一种基于P2P VOD的视频共享系统的研究与实现
摘要
流媒体应用是推动未来宽带应用的主动力,但流媒体对带宽的高占用特性使其在Internet上大规模应用面临诸多困难。传统的C/S、单源组播以及CDN(Content Delivery Network)模式面临着网络带宽、拥塞控制和费用等问题。为了更好的解决流媒体在互联网的分发问题,基于P2P的流媒体分发技术被提出来了。P2P,即端对端网络,又称为对等计算,就是通信的主机互相互为服务器,每一台主机都享受其它机器提供的服务,也为别的机器提供服务。这一模式将服务由中心推向了边缘,充分利用了网络边缘的主机的资源。P2P网络的应用很广泛,模型也很多,有各自的优缺点。
本文介绍了一个P2P流媒体系统P2P VOD,实现了用P2P网络进行大规模流媒体共享同步播放。本文针对P2P流媒体系统需要解决的一些关键问题:单源传输与多源传输、媒体源定位机制、源节点选择机制、数据传送调度机制、激励机制这几个方面进行了讨论,介绍了P2P VOD的解决方法。P2P VOD采用有一个中心目录服务器的结构,数据传输通过P2P的方式进行。P2P VOD采用了多源传输的模式,基于AS值的源节点选择机制,播放顺序优先的数据调度的机制,基于“报答”的激励机制,保证了流媒体数据的传输和播放质量。
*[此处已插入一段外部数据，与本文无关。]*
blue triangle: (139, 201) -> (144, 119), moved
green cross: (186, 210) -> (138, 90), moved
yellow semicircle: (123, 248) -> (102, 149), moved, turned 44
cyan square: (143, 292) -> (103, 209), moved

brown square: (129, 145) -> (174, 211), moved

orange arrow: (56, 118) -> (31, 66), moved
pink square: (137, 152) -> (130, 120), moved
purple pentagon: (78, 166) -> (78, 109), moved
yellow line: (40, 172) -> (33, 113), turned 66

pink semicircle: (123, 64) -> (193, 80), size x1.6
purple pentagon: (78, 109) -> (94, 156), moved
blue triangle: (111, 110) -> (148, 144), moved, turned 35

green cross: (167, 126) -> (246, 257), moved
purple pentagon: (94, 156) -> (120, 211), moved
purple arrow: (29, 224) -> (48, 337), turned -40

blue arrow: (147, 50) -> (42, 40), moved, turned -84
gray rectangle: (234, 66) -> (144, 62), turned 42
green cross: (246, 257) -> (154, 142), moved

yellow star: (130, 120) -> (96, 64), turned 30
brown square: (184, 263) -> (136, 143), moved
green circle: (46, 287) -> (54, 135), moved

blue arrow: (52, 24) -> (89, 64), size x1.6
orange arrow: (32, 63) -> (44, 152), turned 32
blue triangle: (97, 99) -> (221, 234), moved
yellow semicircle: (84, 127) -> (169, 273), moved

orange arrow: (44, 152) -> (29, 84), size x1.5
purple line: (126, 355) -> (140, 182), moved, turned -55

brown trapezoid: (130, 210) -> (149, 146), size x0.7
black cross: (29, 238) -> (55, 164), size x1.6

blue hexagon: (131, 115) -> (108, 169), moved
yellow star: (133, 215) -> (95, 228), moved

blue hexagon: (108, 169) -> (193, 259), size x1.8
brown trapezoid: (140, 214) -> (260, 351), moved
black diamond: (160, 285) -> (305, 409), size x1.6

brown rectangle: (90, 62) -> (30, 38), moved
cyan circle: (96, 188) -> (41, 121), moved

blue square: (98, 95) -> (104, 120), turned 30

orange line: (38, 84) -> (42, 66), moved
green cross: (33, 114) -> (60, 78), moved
P2P VOD视频共享系统主要是基于BT协议来进行扩充,并针对流媒体的播放特点:在片段选择算法上对实时性和顺序性进行了更高的要求;考虑了多种阻塞机制来鼓励系统内的Peer节点参与到文件共享中来;提出了一个简单快捷的路由算法来避免消息的泛滥以及保证播放控制协议的快速传递;利用了用户的ID编号来进行同一局域网节点协作以及防火墙穿透技术来保证更多的Peer节点参与到整个系统中来。此外,P2P VOD系统还在BT协议的基础上添加了文件播放控制扩展协议,除了能够保证系统中的所有Peer节点用户尽可能地同步观看影视资源;还能够兼容传统的BT协议,这样可以保证系统除了可以利用自己的网络外还可以同时利用现有的广泛运用的BT网络。
Streaming Media will become the main driving force for future broadband network application. But the characteristics of high bandwidth of the streaming media on the Internet are faced with many difficulties. The traditional C/S, single-source multicast and CDN (Content Delivery Network) model are facing network bandwidth, congestion control and cost issues. To better solve the problems of the streaming media used in the Internet distribution, the streaming media over P2P network technology has been proposed. P2P, that is, peer-to-peer network, also known as end to end computing, means that the hosts provide service for each other as the server. Every host enjoy the services provided by the other host, but also provide services for the others. This model will push the service from center to the edge of the network and it can make full use of the resources provide by the host in the edge of the network. P2P network has a wide range of use, and has many models. Each model has its character.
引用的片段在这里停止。